- Blocked/Narrowed Pancreatic Duct
- Hereditary or
- Unknown (this is referred to as Diopathic)
The pancreas is one of the organs that are part of the digestive system. The epithelial cells, which are divided into two main types, acinar and duct cells. The acinar and duct cells both from a continuous layer, which separates the interstitial space of the pancreas. This interstitial space is the space, which is in between the cells but outside the blood stream from the lumen of the gland. The epithelial layer looks like a bunch of grapes on a stalk. This is the main pancreatic duct. Then there are smaller branching stalks, which are the pancreatic ductal system.
When it comes down to digestion, the Pancreas is the main organ that ensures the process takes place properly as it releases the digestive enzymes, Trypsin and Lipase. These enzymes are released so that proteins, fats and carbohydrates can be broken down into molecules and absorbed more easily by the small intestine. The digestive enzymes are proteins. This means that the pancreas has to synthesise lots of protein and store it for release when it is needed. The acinar cells carry out the synthesis of the digestive enzymes. The acinar cells contain rough endoplasmic reticulum (this is because they produce so much protein).

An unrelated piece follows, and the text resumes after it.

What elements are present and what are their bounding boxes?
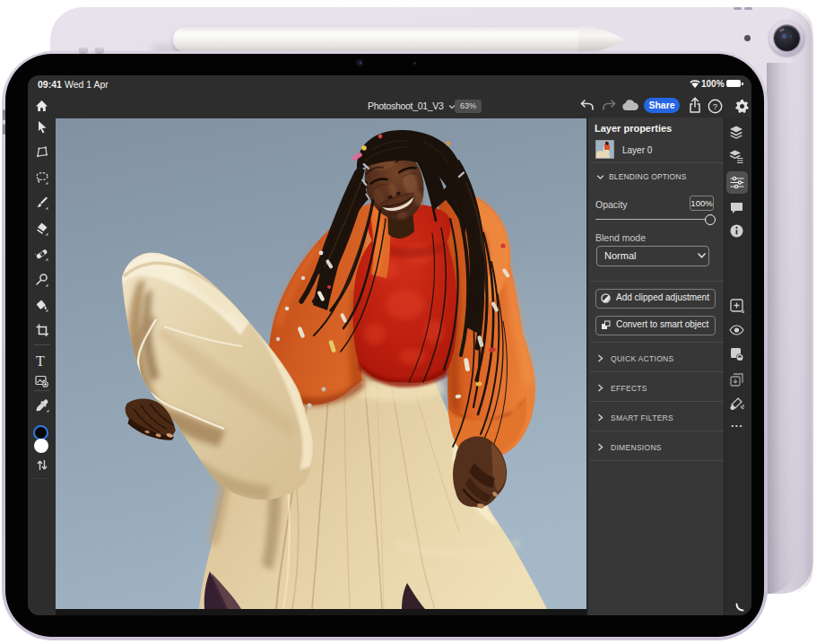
svg-text:?: ?: [713, 101, 717, 111]
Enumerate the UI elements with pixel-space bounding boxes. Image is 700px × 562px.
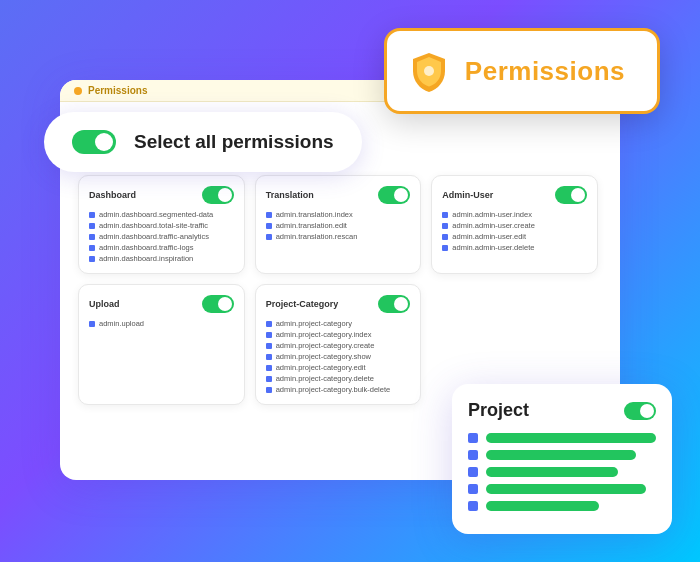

The correct storage and release of these digestive enzymes is very important because these enzymes can be quite dangerous to the body as they are able to digest the body’s own tissues.. The inactive forms of the enzymes are stored in zymogen granules. When needed, the granules are released across the acinar cell plasma membrane into the lumen.
The pancreas also produces hydrogen carbonate (HCO-3) ions. These HCO-3 ions are alkali. When they reach the small intestine they neutralize the acid from the stomach and provide the correct pH in the small intestine (pH 5.0- 6.0). People that have pancreatitis sometimes do not secrete enough HCO-3. This means that the pH in the small intestine can become to acidic (pH 4.0 or lower).
This stops the pancreatic enzymes from working. Lipase, which digests fats, is mainly affected. Therefore, people with pancreatitis have trouble digesting and absorbing fatty foods.
There are a few different theories about how the enzymes can become activated and start digesting the tissue and start to cause inflammation. One of the best-understood causes of pancreatitis is gallstones. Insoluble crystals of bile salts cause them. If a gallstone escapes from the gall bladder and gets stuck in the bile duct pancreatic juice and bile back up in the pancreas and gall bladder. The backing up of pancreatic juices leads to inflammation of the pancreas. There are some very rare inherited forms of pancreatitis.
Molecular biology has made it possible to find out the genes that are responsible in affected families. One mutation is in a gene that encodes trypsin. This mutation leads to a “super trypsin” being made. This “super trypsin” can be activated too early and does not stop being activated. It probably becomes activated in the acinar cells. This will eventually destroy the cells and will lead to inflammation.
Heavy drinking in alcoholics also increases the risk of chronic pancreatitis and certain diets/foods in tropical countries.
Some British researchers have also found that long term exposure to volatile chemicals and solvents is another risk factor for pancreatitis.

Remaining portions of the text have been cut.